● TASK MATERIAL

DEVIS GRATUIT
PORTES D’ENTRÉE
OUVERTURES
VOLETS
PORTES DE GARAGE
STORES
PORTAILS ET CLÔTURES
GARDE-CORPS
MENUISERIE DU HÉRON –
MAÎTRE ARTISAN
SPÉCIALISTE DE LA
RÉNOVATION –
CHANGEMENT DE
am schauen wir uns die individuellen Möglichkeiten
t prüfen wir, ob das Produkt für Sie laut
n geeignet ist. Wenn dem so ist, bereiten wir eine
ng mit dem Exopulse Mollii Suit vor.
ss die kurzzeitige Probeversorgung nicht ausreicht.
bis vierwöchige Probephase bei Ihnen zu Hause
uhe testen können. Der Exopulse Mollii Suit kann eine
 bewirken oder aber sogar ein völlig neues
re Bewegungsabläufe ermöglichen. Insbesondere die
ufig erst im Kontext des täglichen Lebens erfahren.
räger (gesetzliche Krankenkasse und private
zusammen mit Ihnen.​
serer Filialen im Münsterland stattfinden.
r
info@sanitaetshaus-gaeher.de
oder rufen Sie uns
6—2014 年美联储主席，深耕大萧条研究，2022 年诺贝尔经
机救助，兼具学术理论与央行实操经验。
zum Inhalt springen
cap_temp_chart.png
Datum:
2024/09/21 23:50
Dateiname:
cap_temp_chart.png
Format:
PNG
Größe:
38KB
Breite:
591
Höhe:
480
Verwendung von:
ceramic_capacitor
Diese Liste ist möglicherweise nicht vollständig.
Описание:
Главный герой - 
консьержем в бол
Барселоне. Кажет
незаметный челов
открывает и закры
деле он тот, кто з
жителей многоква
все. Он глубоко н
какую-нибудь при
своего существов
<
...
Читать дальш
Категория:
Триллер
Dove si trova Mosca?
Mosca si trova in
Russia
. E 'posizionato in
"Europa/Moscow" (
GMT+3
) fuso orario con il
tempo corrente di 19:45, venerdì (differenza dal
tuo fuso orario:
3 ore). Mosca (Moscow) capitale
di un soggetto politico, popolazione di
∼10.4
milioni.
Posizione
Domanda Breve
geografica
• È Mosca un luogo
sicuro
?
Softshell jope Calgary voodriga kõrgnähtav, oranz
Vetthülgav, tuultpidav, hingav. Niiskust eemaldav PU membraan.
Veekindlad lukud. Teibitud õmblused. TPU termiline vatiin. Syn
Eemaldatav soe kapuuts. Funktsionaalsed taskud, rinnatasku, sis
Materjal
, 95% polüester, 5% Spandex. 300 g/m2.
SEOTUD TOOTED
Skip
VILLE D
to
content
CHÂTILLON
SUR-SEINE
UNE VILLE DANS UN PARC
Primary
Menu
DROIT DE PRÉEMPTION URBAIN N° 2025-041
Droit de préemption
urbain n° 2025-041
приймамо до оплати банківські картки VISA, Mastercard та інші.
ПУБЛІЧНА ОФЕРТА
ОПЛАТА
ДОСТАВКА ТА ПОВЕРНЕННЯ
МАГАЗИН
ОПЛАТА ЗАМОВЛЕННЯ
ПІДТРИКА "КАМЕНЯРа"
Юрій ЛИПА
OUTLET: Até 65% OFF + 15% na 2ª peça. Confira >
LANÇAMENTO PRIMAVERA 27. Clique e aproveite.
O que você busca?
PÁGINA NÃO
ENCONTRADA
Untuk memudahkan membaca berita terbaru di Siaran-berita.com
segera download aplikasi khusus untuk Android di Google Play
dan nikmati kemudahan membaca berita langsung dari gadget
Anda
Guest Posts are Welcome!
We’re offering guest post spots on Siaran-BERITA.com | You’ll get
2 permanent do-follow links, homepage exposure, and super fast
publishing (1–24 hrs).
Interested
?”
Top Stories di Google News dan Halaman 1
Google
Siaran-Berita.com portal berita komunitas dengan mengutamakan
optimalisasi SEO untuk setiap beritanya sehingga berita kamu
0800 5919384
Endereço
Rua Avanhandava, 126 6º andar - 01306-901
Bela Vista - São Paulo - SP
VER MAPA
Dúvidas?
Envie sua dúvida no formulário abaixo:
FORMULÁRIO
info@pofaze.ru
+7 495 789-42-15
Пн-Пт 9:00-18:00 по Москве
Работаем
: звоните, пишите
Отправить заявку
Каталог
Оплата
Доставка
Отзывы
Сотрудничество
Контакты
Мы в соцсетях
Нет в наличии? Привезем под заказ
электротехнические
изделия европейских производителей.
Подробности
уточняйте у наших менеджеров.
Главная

● BRIEF
Repeat the whole listing, keeping every word exactly as it is.

● PROBLEM SOLUTION
DEVIS GRATUIT
PORTES D’ENTRÉE
OUVERTURES
VOLETS
PORTES DE GARAGE
STORES
PORTAILS ET CLÔTURES
GARDE-CORPS
MENUISERIE DU HÉRON –
MAÎTRE ARTISAN
SPÉCIALISTE DE LA
RÉNOVATION –
CHANGEMENT DE
am schauen wir uns die individuellen Möglichkeiten
t prüfen wir, ob das Produkt für Sie laut
n geeignet ist. Wenn dem so ist, bereiten wir eine
ng mit dem Exopulse Mollii Suit vor.
ss die kurzzeitige Probeversorgung nicht ausreicht.
bis vierwöchige Probephase bei Ihnen zu Hause
uhe testen können. Der Exopulse Mollii Suit kann eine
 bewirken oder aber sogar ein völlig neues
re Bewegungsabläufe ermöglichen. Insbesondere die
ufig erst im Kontext des täglichen Lebens erfahren.
räger (gesetzliche Krankenkasse und private
zusammen mit Ihnen.​
serer Filialen im Münsterland stattfinden.
r
info@sanitaetshaus-gaeher.de
oder rufen Sie uns
6—2014 年美联储主席，深耕大萧条研究，2022 年诺贝尔经
机救助，兼具学术理论与央行实操经验。
zum Inhalt springen
cap_temp_chart.png
Datum:
2024/09/21 23:50
Dateiname:
cap_temp_chart.png
Format:
PNG
Größe:
38KB
Breite:
591
Höhe:
480
Verwendung von:
ceramic_capacitor
Diese Liste ist möglicherweise nicht vollständig.
Описание:
Главный герой - 
консьержем в бол
Барселоне. Кажет
незаметный челов
открывает и закры
деле он тот, кто з
жителей многоква
все. Он глубоко н
какую-нибудь при
своего существов
<
...
Читать дальш
Категория:
Триллер
Dove si trova Mosca?
Mosca si trova in
Russia
. E 'posizionato in
"Europa/Moscow" (
GMT+3
) fuso orario con il
tempo corrente di 19:45, venerdì (differenza dal
tuo fuso orario:
3 ore). Mosca (Moscow) capitale
di un soggetto politico, popolazione di
∼10.4
milioni.
Posizione
Domanda Breve
geografica
• È Mosca un luogo
sicuro
?
Softshell jope Calgary voodriga kõrgnähtav, oranz
Vetthülgav, tuultpidav, hingav. Niiskust eemaldav PU membraan.
Veekindlad lukud. Teibitud õmblused. TPU termiline vatiin. Syn
Eemaldatav soe kapuuts. Funktsionaalsed taskud, rinnatasku, sis
Materjal
, 95% polüester, 5% Spandex. 300 g/m2.
SEOTUD TOOTED
Skip
VILLE D
to
content
CHÂTILLON
SUR-SEINE
UNE VILLE DANS UN PARC
Primary
Menu
DROIT DE PRÉEMPTION URBAIN N° 2025-041
Droit de préemption
urbain n° 2025-041
приймамо до оплати банківські картки VISA, Mastercard та інші.
ПУБЛІЧНА ОФЕРТА
ОПЛАТА
ДОСТАВКА ТА ПОВЕРНЕННЯ
МАГАЗИН
ОПЛАТА ЗАМОВЛЕННЯ
ПІДТРИКА "КАМЕНЯРа"
Юрій ЛИПА
OUTLET: Até 65% OFF + 15% na 2ª peça. Confira >
LANÇAMENTO PRIMAVERA 27. Clique e aproveite.
O que você busca?
PÁGINA NÃO
ENCONTRADA
Untuk memudahkan membaca berita terbaru di Siaran-berita.com
segera download aplikasi khusus untuk Android di Google Play
dan nikmati kemudahan membaca berita langsung dari gadget
Anda
Guest Posts are Welcome!
We’re offering guest post spots on Siaran-BERITA.com | You’ll get
2 permanent do-follow links, homepage exposure, and super fast
publishing (1–24 hrs).
Interested
?”
Top Stories di Google News dan Halaman 1
Google
Siaran-Berita.com portal berita komunitas dengan mengutamakan
optimalisasi SEO untuk setiap beritanya sehingga berita kamu
0800 5919384
Endereço
Rua Avanhandava, 126 6º andar - 01306-901
Bela Vista - São Paulo - SP
VER MAPA
Dúvidas?
Envie sua dúvida no formulário abaixo:
FORMULÁRIO
info@pofaze.ru
+7 495 789-42-15
Пн-Пт 9:00-18:00 по Москве
Работаем
: звоните, пишите
Отправить заявку
Каталог
Оплата
Доставка
Отзывы
Сотрудничество
Контакты
Мы в соцсетях
Нет в наличии? Привезем под заказ
электротехнические
изделия европейских производителей.
Подробности
уточняйте у наших менеджеров.
Главная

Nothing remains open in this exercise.